[Elementary Data Structure]——Heap Sorting and TopK Problem

 =========================================================================

Homepage

code repository

C language column

Elementary data structure column

Linux column

 =========================================================================

Continuing from the previous article, the introduction of binary trees and heaps

========================================================================= 

Table of contents

Preface

Build a pile

Insert data and adjust the algorithm upward to build a heap

Move data upward to adjust the algorithm to build a heap

Heap construction using the downward adjustment algorithm for moving unordered arrays upward from the H-1 level

Heap sort

TOP-K problem


Preface

The last article explained the heap in detail. Finally, after executing the complete code, we found that sorting can be achieved when deleting the data in the heap. Of course, this is not an accident. Everything is traceable. Today we will explain how to use the heap to achieve it. Sorting, and using heap sort to solve the TopK problem.

Build a pile

Insert data and adjust the algorithm upward to build a heap

In the last article, we implemented this step. We created an array in the main function and then inserted each data in the array into the dynamically opened space using the insertion function and the upward adjustment algorithm function. Each inserted data is used as a child and The father compares and exchanges positions according to size, ultimately achieving a large/small heap.

insert function

void HPPush(HP* php, HPDatatype x)
{
	assert(php);
	
	if (php->size == php->capacity)
	{
		int newcapacity = php->capacity == 0 ? 4 : php->capacity * 2;
		HPDatatype* tmp = (HPDatatype*)realloc(php->a, sizeof(HPDatatype)*newcapacity);
		if (tmp == NULL)
		{
			perror("realloc failed");
			exit(-1);
		}
		php->a = tmp;
		php->capacity = newcapacity;
	}
	php->a[php->size] = x;
	php->size++;
	HPadjustUp(php->a, php->size-1);
}

When entering the function, first determine whether the space size is sufficient. If it is not enough, use the realloc library function to open up the space. If the opening is unsuccessful, exit directly. If the opening is successful, assign and modify the size and capacity. 
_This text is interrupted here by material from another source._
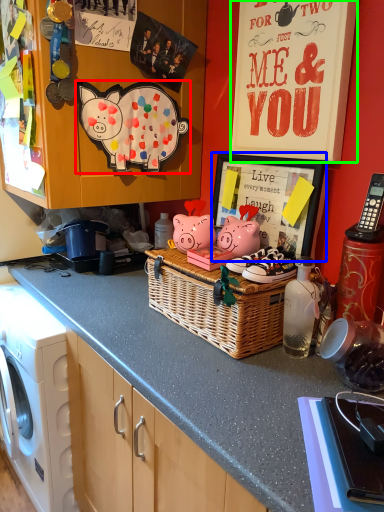 Question: Based on their relative distances, which object is nearer to pig (highlighted by a red box)? Choose from picture frame (highlighted by a blue box) and bulletin board (highlighted by a green box).

Choices:
 (A) picture frame
 (B) bulletin board

Answer: (A) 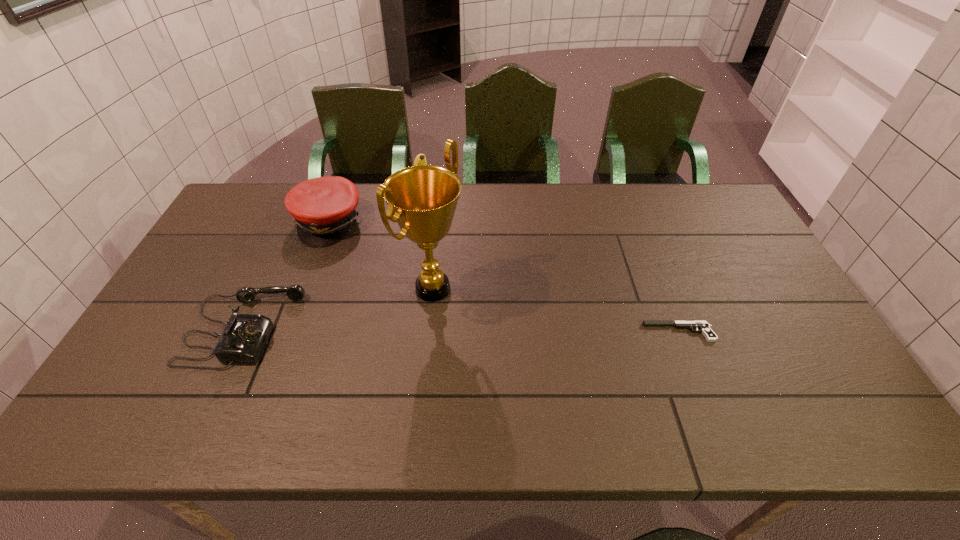 The height and width of the screenshot is (540, 960). In order to click on free space between the telephone and the cap in this screenshot , I will do `click(286, 275)`.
Upsizing and swapping functions 

void HPadjustUp(HPDatatype* a, int child)
{
	//找到父亲
	int parent = (child - 1) / 2;
	//根为0  当和根交换后child为0
	while (child > 0)
	{
		//当child小时和父亲交换 建成小堆
		//当child大时和父亲交换 建成大堆
		if (a[parent] > a[child])
		{
			swap(&a[parent], &a[child]);
			child = parent;
			parent = (child - 1) / 2;
		}
		else
		{
			break;
		}
	}
}

 Enter the upward adjustment function to provide the subscript relationship between the father and the child based on our previous article, adjust upward in turn according to our needs and the size relationship between the father and the child, and use the exchange function to implement large/small heaps.

​
void swap(HPDatatype* x, HPDatatype* y)
{
	HPDatatype tmp = *x;
	*x = *y;
	*y = tmp;
}

​

To prevent local variables from being destroyed outside the scope of the exchange function, here we use pointer exchange.

Disadvantages of this approach :

1. Space needs to be dynamically opened up, resulting in a waste of space.
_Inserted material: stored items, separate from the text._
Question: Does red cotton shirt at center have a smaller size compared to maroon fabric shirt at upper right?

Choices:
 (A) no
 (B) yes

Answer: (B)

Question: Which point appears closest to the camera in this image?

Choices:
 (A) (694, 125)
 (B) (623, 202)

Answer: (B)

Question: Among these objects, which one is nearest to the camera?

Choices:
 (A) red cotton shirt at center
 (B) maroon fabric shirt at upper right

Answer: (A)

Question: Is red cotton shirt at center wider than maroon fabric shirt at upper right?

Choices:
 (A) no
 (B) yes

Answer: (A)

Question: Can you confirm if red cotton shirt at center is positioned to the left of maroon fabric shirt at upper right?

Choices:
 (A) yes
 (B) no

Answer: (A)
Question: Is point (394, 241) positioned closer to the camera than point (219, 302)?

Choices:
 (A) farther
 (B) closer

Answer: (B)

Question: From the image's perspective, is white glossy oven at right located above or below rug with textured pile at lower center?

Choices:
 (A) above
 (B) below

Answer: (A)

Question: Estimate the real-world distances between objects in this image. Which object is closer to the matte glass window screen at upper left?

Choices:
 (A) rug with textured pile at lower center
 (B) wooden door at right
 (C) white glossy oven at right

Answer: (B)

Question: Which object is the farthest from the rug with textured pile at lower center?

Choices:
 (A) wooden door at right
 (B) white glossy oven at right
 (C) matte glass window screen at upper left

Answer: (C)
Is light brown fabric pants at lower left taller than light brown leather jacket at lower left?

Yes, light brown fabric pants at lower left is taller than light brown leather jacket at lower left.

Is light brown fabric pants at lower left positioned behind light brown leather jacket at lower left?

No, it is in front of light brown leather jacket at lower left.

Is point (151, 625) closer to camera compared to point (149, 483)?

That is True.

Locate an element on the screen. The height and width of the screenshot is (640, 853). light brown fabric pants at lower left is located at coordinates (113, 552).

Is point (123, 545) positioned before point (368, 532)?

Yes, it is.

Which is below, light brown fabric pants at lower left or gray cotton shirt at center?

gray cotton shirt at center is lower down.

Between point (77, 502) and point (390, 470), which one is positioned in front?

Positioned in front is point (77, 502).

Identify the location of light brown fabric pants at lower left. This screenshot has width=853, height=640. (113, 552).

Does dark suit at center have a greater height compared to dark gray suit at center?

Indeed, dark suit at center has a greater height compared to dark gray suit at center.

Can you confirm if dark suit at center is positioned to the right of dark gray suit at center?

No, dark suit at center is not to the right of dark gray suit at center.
2. Code that requires a complete heap implementation is more troublesome and not highly recommended.

We can use the following method to optimize the above function.


Move data upward to adjust the algorithm to build a heap

According to the name of our method, we can judge that our method does not need to dynamically open up additional space. It only needs to use array subscripts to adjust the algorithm function upward.

Implement code

	for (int i = 1; i < n; i++)
	{
		HPadjustUp(a, i);
	}

 Here we use the first data in the array as a heap to compare the following numbers with the previous numbers by moving the subscripts, which is equivalent to the previous number as the father and the following number as the child. The father and child use the upward adjustment function. Make adjustments to implement the heap.
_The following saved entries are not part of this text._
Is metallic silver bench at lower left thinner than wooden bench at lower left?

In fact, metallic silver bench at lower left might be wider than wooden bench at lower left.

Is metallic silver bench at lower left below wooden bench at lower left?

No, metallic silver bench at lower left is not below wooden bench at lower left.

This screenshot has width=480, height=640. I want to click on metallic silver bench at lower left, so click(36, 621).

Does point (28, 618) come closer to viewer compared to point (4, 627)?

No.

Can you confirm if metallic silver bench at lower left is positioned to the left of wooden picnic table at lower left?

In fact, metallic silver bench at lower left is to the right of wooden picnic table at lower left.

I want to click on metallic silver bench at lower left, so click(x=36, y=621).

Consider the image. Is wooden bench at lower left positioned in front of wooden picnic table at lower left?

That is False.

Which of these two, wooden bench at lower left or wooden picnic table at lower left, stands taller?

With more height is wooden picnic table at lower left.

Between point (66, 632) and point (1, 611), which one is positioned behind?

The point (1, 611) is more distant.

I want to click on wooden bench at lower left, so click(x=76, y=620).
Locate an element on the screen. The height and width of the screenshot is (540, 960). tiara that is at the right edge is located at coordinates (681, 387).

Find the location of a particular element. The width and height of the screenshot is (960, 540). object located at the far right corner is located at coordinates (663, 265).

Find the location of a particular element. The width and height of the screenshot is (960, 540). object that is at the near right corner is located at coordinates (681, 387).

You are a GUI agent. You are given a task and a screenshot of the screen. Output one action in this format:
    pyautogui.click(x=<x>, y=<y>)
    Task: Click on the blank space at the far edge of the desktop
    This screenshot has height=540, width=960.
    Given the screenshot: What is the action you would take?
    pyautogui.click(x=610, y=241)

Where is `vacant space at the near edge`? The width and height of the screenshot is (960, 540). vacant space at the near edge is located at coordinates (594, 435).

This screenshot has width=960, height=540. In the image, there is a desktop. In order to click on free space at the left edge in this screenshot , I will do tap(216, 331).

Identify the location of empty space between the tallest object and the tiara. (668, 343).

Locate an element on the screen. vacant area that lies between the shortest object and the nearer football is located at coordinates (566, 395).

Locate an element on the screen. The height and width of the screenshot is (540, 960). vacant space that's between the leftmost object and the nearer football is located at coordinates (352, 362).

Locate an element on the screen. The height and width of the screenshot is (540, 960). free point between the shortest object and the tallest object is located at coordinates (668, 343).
After many moves like this, our heap is formed.  


Heap construction using the downward adjustment algorithm for moving unordered arrays upward from the H-1 level

In the last article, we introduced the downward movement adjustment algorithm, but this algorithm has a premise that the left and right subtrees except the root must be heaps, but here we give an unordered array and first let the array simulate a heap, except for the root and left subtrees. The subtree may not be a heap, so the downward adjustment algorithm cannot be implemented. In this way, we start to adjust downward from the penultimate non-cotyledon node, which is the father of the last node. We adjust downward until the array is in the space. It is continuous, then we start from this node and do not adjust downward in order. This node moves forward in order, so that a large pile is divided into small piles, and the downward adjustment is completed.

Implement code

for (int i = (n - 1 - 1) / 2; i >= 0; i--)
	{
		AdjustDown(a, n, i);
	}

After many downward adjustments like this, the heap can finally be achieved. 


Heap sort

Before implementing heap sort, let us first think about what heaps need to be built for ascending and descending order?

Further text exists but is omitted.